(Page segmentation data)
──────────────────────────────
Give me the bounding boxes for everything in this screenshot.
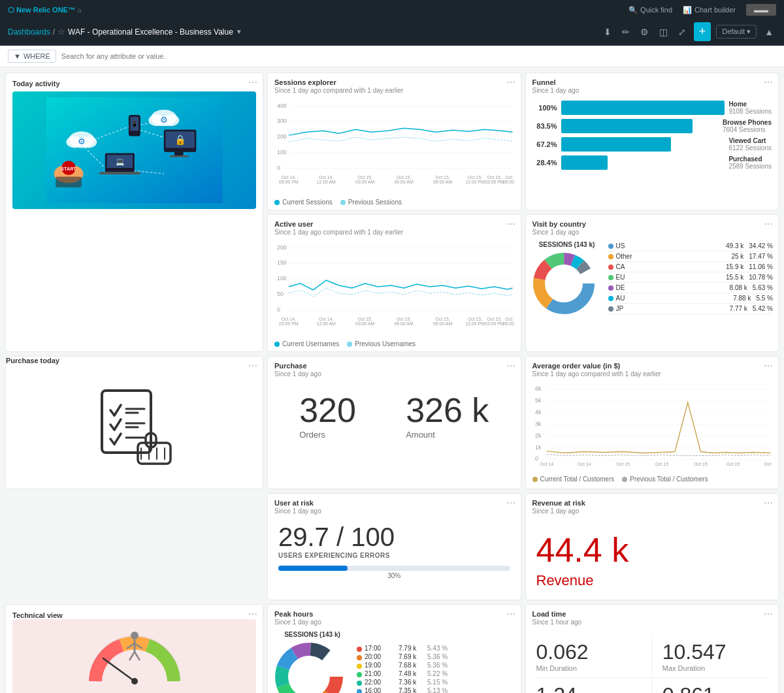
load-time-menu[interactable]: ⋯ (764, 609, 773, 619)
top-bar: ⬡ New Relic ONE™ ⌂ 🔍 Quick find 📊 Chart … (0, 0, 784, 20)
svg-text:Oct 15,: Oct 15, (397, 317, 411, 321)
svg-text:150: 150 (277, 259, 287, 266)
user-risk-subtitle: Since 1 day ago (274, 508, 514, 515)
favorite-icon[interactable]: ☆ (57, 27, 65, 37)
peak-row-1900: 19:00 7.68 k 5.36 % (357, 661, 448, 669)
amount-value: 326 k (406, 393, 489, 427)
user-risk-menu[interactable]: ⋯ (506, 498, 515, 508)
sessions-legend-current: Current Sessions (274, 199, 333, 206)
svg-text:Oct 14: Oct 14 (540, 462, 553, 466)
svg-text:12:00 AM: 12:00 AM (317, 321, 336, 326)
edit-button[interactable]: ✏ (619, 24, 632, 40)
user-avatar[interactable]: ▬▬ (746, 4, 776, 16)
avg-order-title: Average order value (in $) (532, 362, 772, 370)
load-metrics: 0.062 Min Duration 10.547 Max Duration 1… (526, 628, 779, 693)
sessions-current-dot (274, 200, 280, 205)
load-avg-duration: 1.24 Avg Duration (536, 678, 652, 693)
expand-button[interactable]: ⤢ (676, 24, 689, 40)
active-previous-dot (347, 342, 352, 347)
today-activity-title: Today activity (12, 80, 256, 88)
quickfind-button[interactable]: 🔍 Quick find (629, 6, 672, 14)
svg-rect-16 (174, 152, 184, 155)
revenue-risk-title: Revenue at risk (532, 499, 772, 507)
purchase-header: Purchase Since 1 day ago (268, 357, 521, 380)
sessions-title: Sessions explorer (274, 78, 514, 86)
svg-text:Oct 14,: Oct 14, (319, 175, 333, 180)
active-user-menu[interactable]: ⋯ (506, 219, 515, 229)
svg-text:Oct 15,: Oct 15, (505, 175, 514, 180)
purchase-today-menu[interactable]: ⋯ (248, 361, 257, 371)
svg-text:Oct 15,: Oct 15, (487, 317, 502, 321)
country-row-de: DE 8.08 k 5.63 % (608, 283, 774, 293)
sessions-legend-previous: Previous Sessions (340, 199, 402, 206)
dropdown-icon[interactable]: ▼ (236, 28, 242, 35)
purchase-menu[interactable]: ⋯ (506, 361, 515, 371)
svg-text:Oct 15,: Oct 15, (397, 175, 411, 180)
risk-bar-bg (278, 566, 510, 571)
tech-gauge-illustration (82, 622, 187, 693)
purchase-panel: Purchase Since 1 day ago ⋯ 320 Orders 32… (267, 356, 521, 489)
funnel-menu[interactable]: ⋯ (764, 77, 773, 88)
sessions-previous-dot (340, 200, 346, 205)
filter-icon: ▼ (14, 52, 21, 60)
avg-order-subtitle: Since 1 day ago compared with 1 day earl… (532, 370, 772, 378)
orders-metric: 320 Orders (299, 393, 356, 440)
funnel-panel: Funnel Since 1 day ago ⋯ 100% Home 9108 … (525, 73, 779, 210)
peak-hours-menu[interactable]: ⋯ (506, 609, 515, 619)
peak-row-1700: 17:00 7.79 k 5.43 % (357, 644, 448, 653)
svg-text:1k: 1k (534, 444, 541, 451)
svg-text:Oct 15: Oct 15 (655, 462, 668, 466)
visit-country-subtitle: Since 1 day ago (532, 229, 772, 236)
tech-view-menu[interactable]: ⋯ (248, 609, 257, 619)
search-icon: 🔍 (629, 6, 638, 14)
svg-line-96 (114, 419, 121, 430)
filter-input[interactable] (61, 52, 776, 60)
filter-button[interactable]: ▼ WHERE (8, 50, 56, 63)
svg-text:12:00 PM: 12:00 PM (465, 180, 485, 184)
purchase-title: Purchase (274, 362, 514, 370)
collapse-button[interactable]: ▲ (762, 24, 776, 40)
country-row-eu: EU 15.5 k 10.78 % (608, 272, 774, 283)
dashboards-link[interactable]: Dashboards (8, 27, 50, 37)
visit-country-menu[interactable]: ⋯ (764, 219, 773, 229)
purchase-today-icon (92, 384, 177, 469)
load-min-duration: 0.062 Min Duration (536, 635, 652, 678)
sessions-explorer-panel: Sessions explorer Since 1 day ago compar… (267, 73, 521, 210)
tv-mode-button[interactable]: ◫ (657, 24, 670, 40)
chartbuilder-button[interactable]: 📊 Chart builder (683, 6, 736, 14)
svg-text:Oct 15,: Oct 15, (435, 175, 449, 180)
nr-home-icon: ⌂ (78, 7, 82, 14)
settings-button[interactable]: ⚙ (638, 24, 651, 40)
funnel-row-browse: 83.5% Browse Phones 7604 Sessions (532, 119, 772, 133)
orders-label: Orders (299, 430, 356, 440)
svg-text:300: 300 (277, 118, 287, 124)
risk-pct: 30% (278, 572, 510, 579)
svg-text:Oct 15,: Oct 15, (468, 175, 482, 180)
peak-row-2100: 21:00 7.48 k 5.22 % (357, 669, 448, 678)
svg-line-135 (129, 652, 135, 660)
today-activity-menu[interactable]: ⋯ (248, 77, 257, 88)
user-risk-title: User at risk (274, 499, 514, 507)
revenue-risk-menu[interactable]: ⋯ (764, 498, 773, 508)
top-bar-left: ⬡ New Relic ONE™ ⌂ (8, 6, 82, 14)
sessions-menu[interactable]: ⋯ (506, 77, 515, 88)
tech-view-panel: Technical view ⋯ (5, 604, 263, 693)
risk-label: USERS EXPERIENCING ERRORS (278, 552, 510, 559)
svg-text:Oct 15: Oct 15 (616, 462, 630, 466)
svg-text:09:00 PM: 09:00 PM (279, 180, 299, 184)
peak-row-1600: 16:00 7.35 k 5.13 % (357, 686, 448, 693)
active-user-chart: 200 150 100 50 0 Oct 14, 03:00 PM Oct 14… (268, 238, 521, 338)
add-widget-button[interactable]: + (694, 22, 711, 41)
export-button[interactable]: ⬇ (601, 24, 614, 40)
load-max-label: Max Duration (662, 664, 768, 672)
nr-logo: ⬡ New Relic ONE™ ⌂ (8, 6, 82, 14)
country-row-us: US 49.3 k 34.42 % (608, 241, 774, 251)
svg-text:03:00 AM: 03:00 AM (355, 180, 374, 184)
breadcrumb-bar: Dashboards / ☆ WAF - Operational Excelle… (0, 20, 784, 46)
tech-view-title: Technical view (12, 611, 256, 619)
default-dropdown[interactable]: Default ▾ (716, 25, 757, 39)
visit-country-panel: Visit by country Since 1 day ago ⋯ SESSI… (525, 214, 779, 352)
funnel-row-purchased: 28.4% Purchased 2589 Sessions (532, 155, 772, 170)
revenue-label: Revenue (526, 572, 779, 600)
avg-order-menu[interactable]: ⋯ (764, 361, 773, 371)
──────────────────────────────
WORK TO COMPLETE: Could you copy out every record exactly, minus the pictures?

OUTPUT FOR THIS TASK:
Give me the bounding boxes for everything in this screenshot.
load-time-menu[interactable]: ⋯ (764, 609, 773, 619)
top-bar: ⬡ New Relic ONE™ ⌂ 🔍 Quick find 📊 Chart … (0, 0, 784, 20)
svg-text:Oct 15,: Oct 15, (397, 317, 411, 321)
svg-text:150: 150 (277, 259, 287, 266)
user-risk-subtitle: Since 1 day ago (274, 508, 514, 515)
favorite-icon[interactable]: ☆ (57, 27, 65, 37)
peak-row-1900: 19:00 7.68 k 5.36 % (357, 661, 448, 669)
amount-value: 326 k (406, 393, 489, 427)
user-risk-menu[interactable]: ⋯ (506, 498, 515, 508)
sessions-legend-current: Current Sessions (274, 199, 333, 206)
svg-text:Oct 14: Oct 14 (540, 462, 553, 466)
svg-text:12:00 AM: 12:00 AM (317, 321, 336, 326)
edit-button[interactable]: ✏ (619, 24, 632, 40)
user-avatar[interactable]: ▬▬ (746, 4, 776, 16)
avg-order-title: Average order value (in $) (532, 362, 772, 370)
load-metrics: 0.062 Min Duration 10.547 Max Duration 1… (526, 628, 779, 693)
sessions-current-dot (274, 200, 280, 205)
load-avg-duration: 1.24 Avg Duration (536, 678, 652, 693)
expand-button[interactable]: ⤢ (676, 24, 689, 40)
active-previous-dot (347, 342, 352, 347)
today-activity-title: Today activity (12, 80, 256, 88)
quickfind-button[interactable]: 🔍 Quick find (629, 6, 672, 14)
svg-rect-16 (174, 152, 184, 155)
revenue-risk-title: Revenue at risk (532, 499, 772, 507)
purchase-header: Purchase Since 1 day ago (268, 357, 521, 380)
sessions-title: Sessions explorer (274, 78, 514, 86)
svg-text:Oct 14,: Oct 14, (319, 175, 333, 180)
active-user-menu[interactable]: ⋯ (506, 219, 515, 229)
svg-text:Oct 15,: Oct 15, (505, 175, 514, 180)
purchase-today-menu[interactable]: ⋯ (248, 361, 257, 371)
svg-text:Oct 15,: Oct 15, (487, 317, 502, 321)
country-row-de: DE 8.08 k 5.63 % (608, 283, 774, 293)
sessions-legend-previous: Previous Sessions (340, 199, 402, 206)
dropdown-icon[interactable]: ▼ (236, 28, 242, 35)
purchase-menu[interactable]: ⋯ (506, 361, 515, 371)
svg-text:Oct 15,: Oct 15, (397, 175, 411, 180)
risk-bar-bg (278, 566, 510, 571)
tech-gauge-illustration (82, 622, 187, 693)
purchase-panel: Purchase Since 1 day ago ⋯ 320 Orders 32… (267, 356, 521, 489)
funnel-menu[interactable]: ⋯ (764, 77, 773, 88)
sessions-previous-dot (340, 200, 346, 205)
filter-icon: ▼ (14, 52, 21, 60)
avg-order-subtitle: Since 1 day ago compared with 1 day earl… (532, 370, 772, 378)
orders-metric: 320 Orders (299, 393, 356, 440)
funnel-panel: Funnel Since 1 day ago ⋯ 100% Home 9108 … (525, 73, 779, 210)
peak-hours-menu[interactable]: ⋯ (506, 609, 515, 619)
peak-row-1700: 17:00 7.79 k 5.43 % (357, 644, 448, 653)
svg-text:1k: 1k (534, 444, 541, 451)
svg-text:Oct 15: Oct 15 (655, 462, 668, 466)
visit-country-subtitle: Since 1 day ago (532, 229, 772, 236)
tech-view-menu[interactable]: ⋯ (248, 609, 257, 619)
search-icon: 🔍 (629, 6, 638, 14)
svg-line-96 (114, 419, 121, 430)
filter-input[interactable] (61, 52, 776, 60)
filter-button[interactable]: ▼ WHERE (8, 50, 56, 63)
svg-text:12:00 PM: 12:00 PM (465, 180, 485, 184)
purchase-title: Purchase (274, 362, 514, 370)
collapse-button[interactable]: ▲ (762, 24, 776, 40)
country-row-eu: EU 15.5 k 10.78 % (608, 272, 774, 283)
dashboards-link[interactable]: Dashboards (8, 27, 50, 37)
visit-country-menu[interactable]: ⋯ (764, 219, 773, 229)
purchase-today-icon (92, 384, 177, 469)
load-min-duration: 0.062 Min Duration (536, 635, 652, 678)
sessions-explorer-panel: Sessions explorer Since 1 day ago compar… (267, 73, 521, 210)
tv-mode-button[interactable]: ◫ (657, 24, 670, 40)
chartbuilder-button[interactable]: 📊 Chart builder (683, 6, 736, 14)
svg-text:Oct 15,: Oct 15, (435, 175, 449, 180)
nr-home-icon: ⌂ (78, 7, 82, 14)
settings-button[interactable]: ⚙ (638, 24, 651, 40)
funnel-row-browse: 83.5% Browse Phones 7604 Sessions (532, 119, 772, 133)
orders-label: Orders (299, 430, 356, 440)
svg-text:300: 300 (277, 118, 287, 124)
risk-pct: 30% (278, 572, 510, 579)
svg-text:Oct 15,: Oct 15, (468, 175, 482, 180)
peak-row-2100: 21:00 7.48 k 5.22 % (357, 669, 448, 678)
svg-line-135 (129, 652, 135, 660)
today-activity-menu[interactable]: ⋯ (248, 77, 257, 88)
user-risk-title: User at risk (274, 499, 514, 507)
revenue-risk-menu[interactable]: ⋯ (764, 498, 773, 508)
top-bar-left: ⬡ New Relic ONE™ ⌂ (8, 6, 82, 14)
sessions-menu[interactable]: ⋯ (506, 77, 515, 88)
tech-view-panel: Technical view ⋯ (5, 604, 263, 693)
risk-label: USERS EXPERIENCING ERRORS (278, 552, 510, 559)
svg-text:Oct 15: Oct 15 (616, 462, 630, 466)
svg-text:09:00 PM: 09:00 PM (279, 180, 299, 184)
peak-row-1600: 16:00 7.35 k 5.13 % (357, 686, 448, 693)
active-user-chart: 200 150 100 50 0 Oct 14, 03:00 PM Oct 14… (268, 238, 521, 338)
add-widget-button[interactable]: + (694, 22, 711, 41)
export-button[interactable]: ⬇ (601, 24, 614, 40)
load-max-label: Max Duration (662, 664, 768, 672)
nr-logo: ⬡ New Relic ONE™ ⌂ (8, 6, 82, 14)
country-row-us: US 49.3 k 34.42 % (608, 241, 774, 251)
svg-text:03:00 AM: 03:00 AM (355, 180, 374, 184)
breadcrumb-bar: Dashboards / ☆ WAF - Operational Excelle… (0, 20, 784, 46)
tech-view-title: Technical view (12, 611, 256, 619)
default-dropdown[interactable]: Default ▾ (716, 25, 757, 39)
visit-country-panel: Visit by country Since 1 day ago ⋯ SESSI… (525, 214, 779, 352)
funnel-row-purchased: 28.4% Purchased 2589 Sessions (532, 155, 772, 170)
revenue-label: Revenue (526, 572, 779, 600)
avg-order-menu[interactable]: ⋯ (764, 361, 773, 371)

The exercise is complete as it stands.